■ **What you need to do**:
In the data below, which lines hold "Даша"? Copy every one.
Excerpted data below:
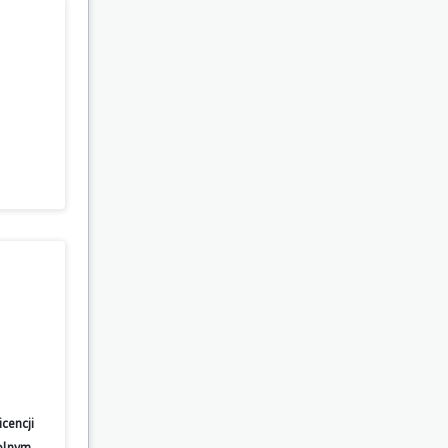
cencji
wolnym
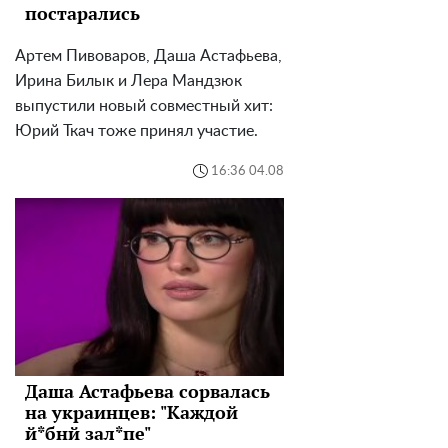
постарались
Артем Пивоваров, Даша Астафьева,
Ирина Билык и Лера Мандзюк
выпустили новый совместный хит:
Юрий Ткач тоже принял участие.
16:36 04.08
Даша Астафьева сорвалась
на украинцев: "Каждой
й*бнй зал*пе"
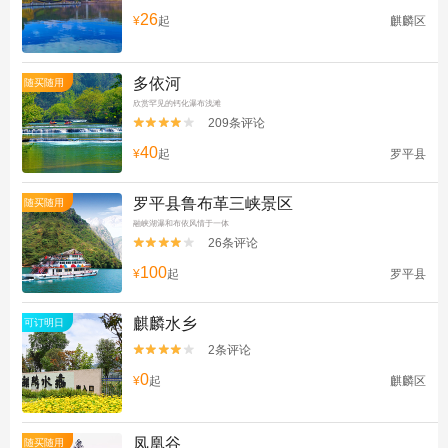
26
¥
起
麒麟区
多依河
随买随用
欣赏罕见的钙化瀑布浅滩
209条评论


40
¥
起
罗平县
罗平县鲁布革三峡景区
随买随用
融峡湖瀑和布依风情于一体
26条评论


100
¥
起
罗平县
麒麟水乡
可订明日
2条评论


0
¥
起
麒麟区
凤凰谷
随买随用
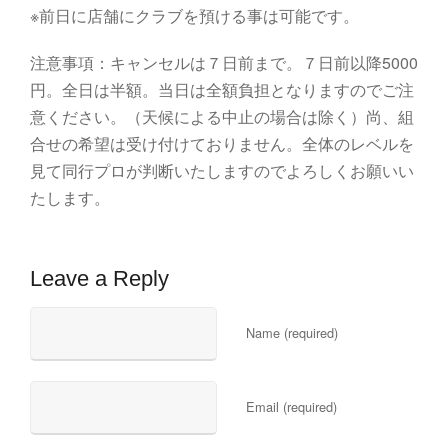
※前日に店舗にクラブを預ける事は可能です。
注意事項：キャンセルは７日前まで。７日前以降5000
円。全日は半額。当日は全額負担となりますのでご注
意ください。（天候による中止の場合は除く）尚、組
合せの希望は受け付けておりません。全体のレベルを
見て同行プロが判断いたしますのでよろしくお願いい
たします。
Leave a Reply
Name (required)
Email (required)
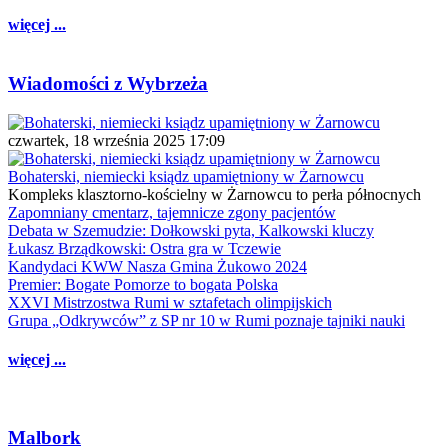
więcej ...
Wiadomości z Wybrzeża
czwartek, 18 września 2025 17:09
Bohaterski, niemiecki ksiądz upamiętniony w Żarnowcu
Kompleks klasztorno-kościelny w Żarnowcu to perła północnych
Zapomniany cmentarz, tajemnicze zgony pacjentów
Debata w Szemudzie: Dołkowski pyta, Kalkowski kluczy
Łukasz Brządkowski: Ostra gra w Tczewie
Kandydaci KWW Nasza Gmina Żukowo 2024
Premier: Bogate Pomorze to bogata Polska
XXVI Mistrzostwa Rumi w sztafetach olimpijskich
Grupa „Odkrywców” z SP nr 10 w Rumi poznaje tajniki nauki
więcej ...
Malbork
End of Excerpted data.
■ **The answer**:
Артем Пивоваров, Даша Астафьева,
Даша Астафьева сорвалась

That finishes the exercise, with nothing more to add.